# [HOWTO] SMS Centre Numbers - if your GNex won't send messages



## darcus (Jan 7, 2012)

Hi

This damned *#*#4636#*#* menu!!!

I know, I shouldn't be messing with what I don't know but I moved from an iphone so that I could 'fiddle' with a phone hence the GNex.

Anyhow. I have been having serious issues in sorting this out until I pieced the information together in this post. None of this I can take credit for - as it is built on others work - I just put it together in one easily accessible place.

The problem is that this menu somehow wipes the SIM card's record of the SMSC number.

You can't just enter the SMS Centre number as it is, you have to convert it into something called PDU format (no idea what this is)

I have converted a number of UK SMS Centre numbers into the correct format below.

Method:
1. Go to phone dialpad.
2. Enter *#*#4636#*#*
3. Scroll down to the bit that says SMSC
4. Type your sixteen digit number in from the table below.
5. Press Update
6. Press Refresh
7. Press Back button to exit the app.
8. Test by sending an SMS

Hope that helps. The GNex doesn't give an option which is easily accessible from anywhere to change the SMSC number, downright silly as my 10 year old Nokia would let me do that.

Just to help a few peoples out in the UK:

Network, Number, SMSC to type in
Vodafone (Monthly), +447785016005, 0791447758100650
O2 (Monthly), +447802000332, 0791448720003023
O2 (Pay & Go), +447802092035, 0791448720900253
Orange, +447973100973, 0791449737019037
Orange, +447973100974, 0791449737019047
T-Mobile, +447958879879, 0791449785788997
Tesco, +447802092035, 0791448720900253
Virgin, +447958879890, 0791449785788909
Three, +447782000800, 0791447728008000
ASDA, +447785014315, 0791447758103451
GiffGaff, +447802002606, 0791448720006260

Hope that helps someone out there as it helped me. I've been pulling out my hair all day...
d


----------



## waylo (Aug 31, 2011)

Thanks for collecting all the info.

Everyone, just don't hit UPDATE when you go to that menu. That UPDATES the SMSC number with the blank space that's there, requiring the above fix.
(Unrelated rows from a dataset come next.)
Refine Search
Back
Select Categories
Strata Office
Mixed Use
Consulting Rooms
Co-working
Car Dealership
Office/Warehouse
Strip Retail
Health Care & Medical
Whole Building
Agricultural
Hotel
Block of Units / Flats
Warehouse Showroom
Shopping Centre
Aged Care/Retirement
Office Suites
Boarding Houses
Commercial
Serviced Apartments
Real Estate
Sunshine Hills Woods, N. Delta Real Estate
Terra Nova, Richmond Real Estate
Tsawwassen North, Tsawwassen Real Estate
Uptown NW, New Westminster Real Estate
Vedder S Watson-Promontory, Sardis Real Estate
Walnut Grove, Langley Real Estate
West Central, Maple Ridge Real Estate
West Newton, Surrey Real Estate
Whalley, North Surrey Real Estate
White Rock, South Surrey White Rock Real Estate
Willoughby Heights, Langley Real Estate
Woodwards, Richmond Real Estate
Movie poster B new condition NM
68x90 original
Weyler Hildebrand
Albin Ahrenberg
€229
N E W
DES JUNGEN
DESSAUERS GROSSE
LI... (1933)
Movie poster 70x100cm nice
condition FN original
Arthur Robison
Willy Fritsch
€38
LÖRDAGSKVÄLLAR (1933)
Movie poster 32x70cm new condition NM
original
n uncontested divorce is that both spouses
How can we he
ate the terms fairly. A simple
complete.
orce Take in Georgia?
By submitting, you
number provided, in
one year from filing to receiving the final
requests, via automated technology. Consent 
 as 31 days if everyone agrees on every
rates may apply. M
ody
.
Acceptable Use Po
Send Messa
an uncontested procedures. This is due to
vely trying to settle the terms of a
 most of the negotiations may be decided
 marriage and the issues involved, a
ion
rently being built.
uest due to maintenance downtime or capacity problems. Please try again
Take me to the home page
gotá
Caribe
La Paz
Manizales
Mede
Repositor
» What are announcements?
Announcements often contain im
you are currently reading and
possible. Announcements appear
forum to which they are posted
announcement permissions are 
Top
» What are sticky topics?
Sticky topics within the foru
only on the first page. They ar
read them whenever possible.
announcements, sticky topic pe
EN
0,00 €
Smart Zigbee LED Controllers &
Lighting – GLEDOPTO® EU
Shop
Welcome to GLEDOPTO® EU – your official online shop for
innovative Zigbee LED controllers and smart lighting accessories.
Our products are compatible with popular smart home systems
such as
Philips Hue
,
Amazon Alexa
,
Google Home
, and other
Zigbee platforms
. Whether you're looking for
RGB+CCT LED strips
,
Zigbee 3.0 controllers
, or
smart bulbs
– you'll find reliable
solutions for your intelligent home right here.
Just going to the menu itself won't do this. User error is involved!


----------



## lukegb (Feb 6, 2012)

As a side note for those wondering how they are constructed from the 'normal' numbers and who haven't already spotted the pattern: replace +44 with 079144 and then swap the position of each pair of digits:
+441234567890 -> 0791442143658709

Sent from my Galaxy Nexus


----------



## atsavlis (Feb 7, 2012)

http://www.twit88.com/home/utility/sms-pdu-encode-decode

This will help in finding the correct PDU which is the number we have to input. Go to the link, type in your phone number in the box on the lower left, press convert, and use the number Generated on the right stopping before the 11000A.
Thats is your SMSC number.


----------



## apratomo (Jan 16, 2012)

I have this exact same problem with T-mobile US. I tried setting the smsc with 079121601303000F4 it's code for +12063130004, pressing update or not pressing update.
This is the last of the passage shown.